Critics of no-fault argue that dangerous drivers not paying for the damage they cause encourages excessive risky behavior, with only raised premiums and a higher risk rating as the potential consequence, and no jury awards or legal settlements. Detractors of no-fault also point out that legitimate victims with subtle handicaps find it difficult to seek recovery under no-fault. Another criticism is that some no-fault jurisdictions have among the highest automobile-insurance premiums in the country, but this may be more a matter of effect than cause (e.g., the financial savings from no-fault may simply make it more popular in areas with higher automobile-accident risk, or high insurance rates may cause more drivers to go uninsured, increasing the attraction of a no-fault system).
Most U.S. states have a "traditional tort" liability system for auto insurance in which recovery is governed by principles of provable negligence. However, twelve U.S. states and the Commonwealth territory of Puerto Rico require policyholders to operate under a "no-fault" scheme in which individuals injured in automobile accidents are limited in their ability to seek recovery from other drivers or vehicle owners involved in an accident[1] and an additional 8 states have an "add-on" system in which the insureds retain the right to sue.[1] In 2012, RAND Corporation published a study which found that costs were higher in no-fault systems.[2] In the case of economic (medical and wage-loss) damages, most no-fault systems permit injured parties to seek recovery only for damages that are not covered by available first-party insurance benefits. In the case of non-economic (pain-and-suffering) damages, most no-fault systems permit injured parties to seek compensation only in cases of exceptionally "serious" injury, which can be defined in either of two ways:
In three U.S. states – Kentucky, New Jersey, and Pennsylvania – policyholders are permitted to choose between traditional tort and no-fault recovery regimes. Under such systems, known as “choice” or “optional” no-fault, policyholders must select between “full tort” and “limited tort” (no-fault) options at the time the policy is written or renewed; once the policy terms are set forth an insured may not change his/her mind without rewriting the policy. In both Kentucky and New Jersey, policyholders who do not make an affirmative choice in favor of either full tort or limited tort are assigned the no-fault option by default; whereas in Pennsylvania, the full-tort option is the default.

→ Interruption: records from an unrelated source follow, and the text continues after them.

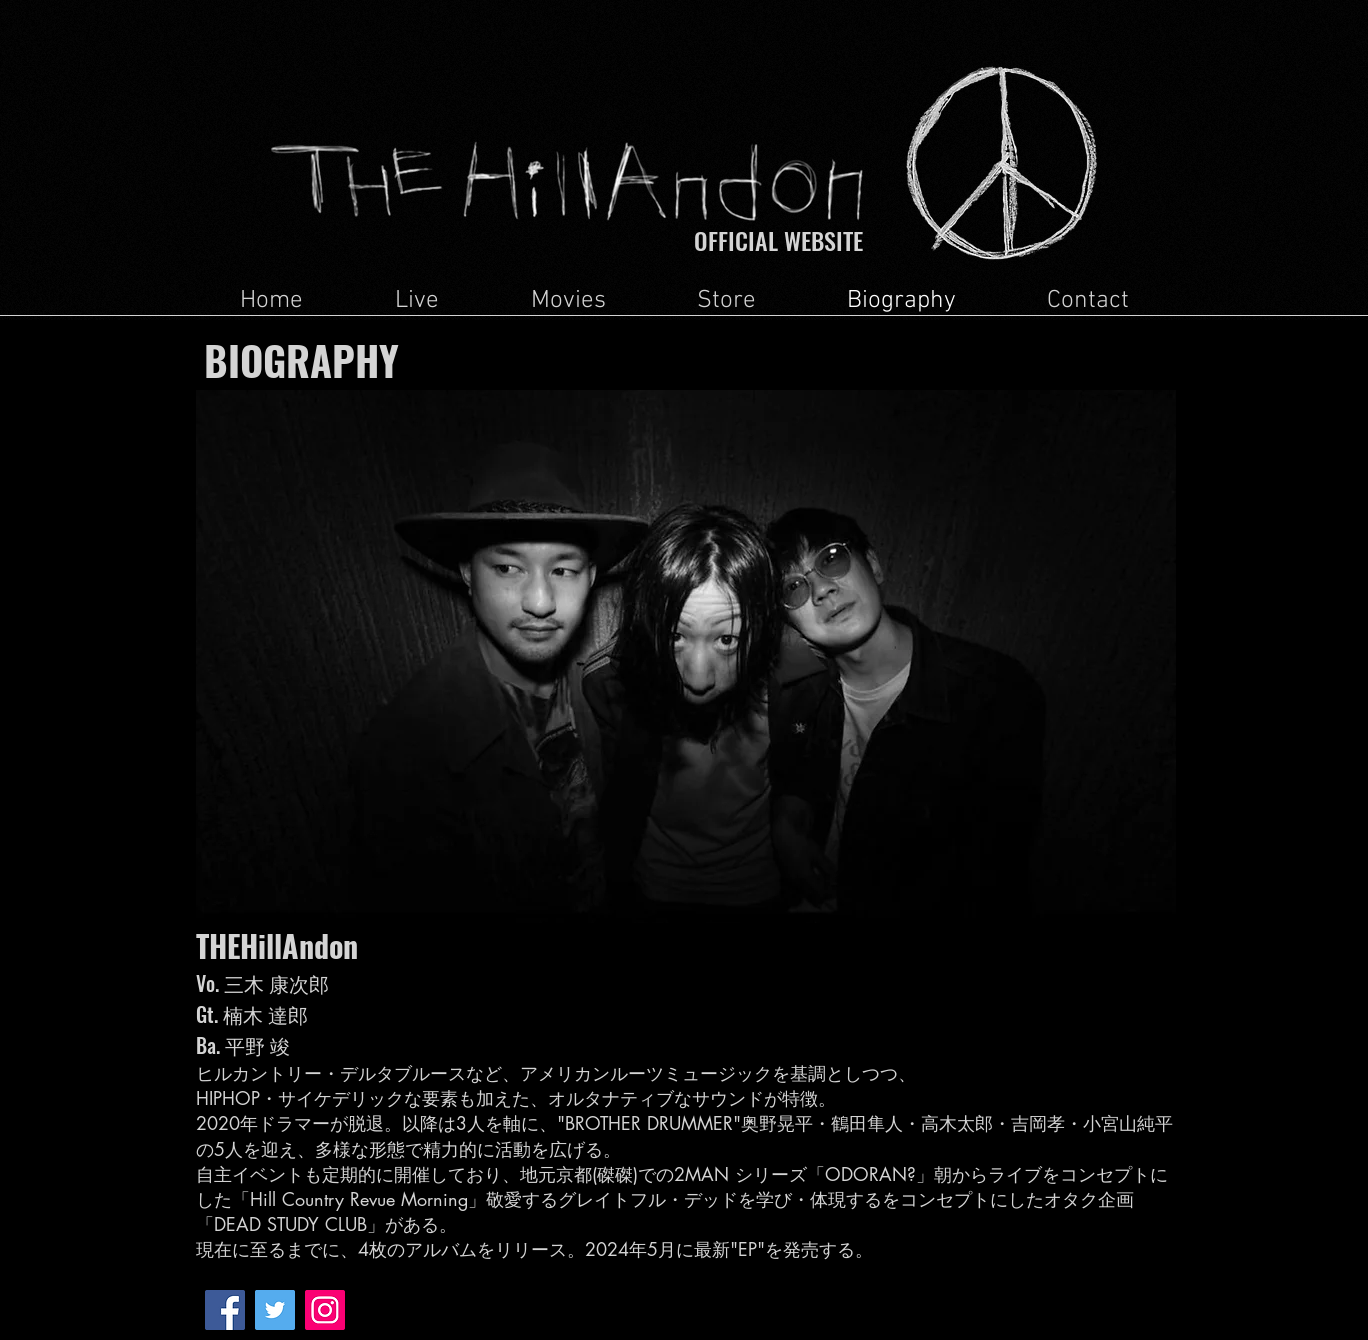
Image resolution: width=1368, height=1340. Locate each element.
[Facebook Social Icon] (225, 1310)
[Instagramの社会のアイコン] (325, 1310)
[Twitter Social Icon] (275, 1310)
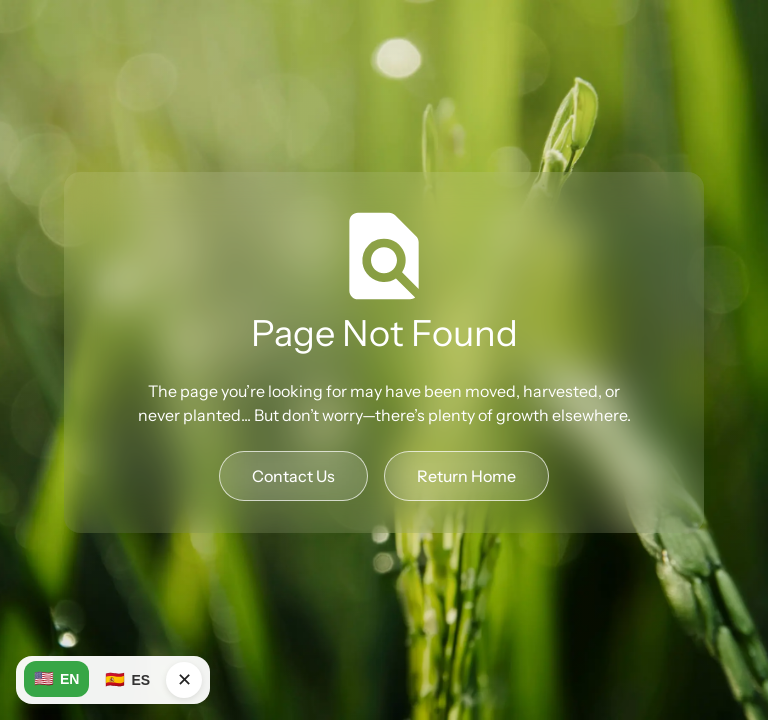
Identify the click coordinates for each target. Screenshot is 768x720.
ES (127, 680)
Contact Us (293, 476)
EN (56, 679)
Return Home (466, 476)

Several U.S. states have experimented with and repealed their no-fault laws. Twenty-four states originally enacted no-fault laws in some form between 1970 and 1975. Colorado repealed its no-fault system in 2003. Florida's no-fault system sunset on October 1, 2007, but the Florida legislature passed a new no-fault law which took effect January 1, 2008.
In terms of damages to vehicles and their contents, those claims are still based on fault. No-fault systems focus solely on issues of compensation for bodily injury. But it also works the other way: policies pay the medical bills for drivers and their companions independent of who was at-fault for the accident.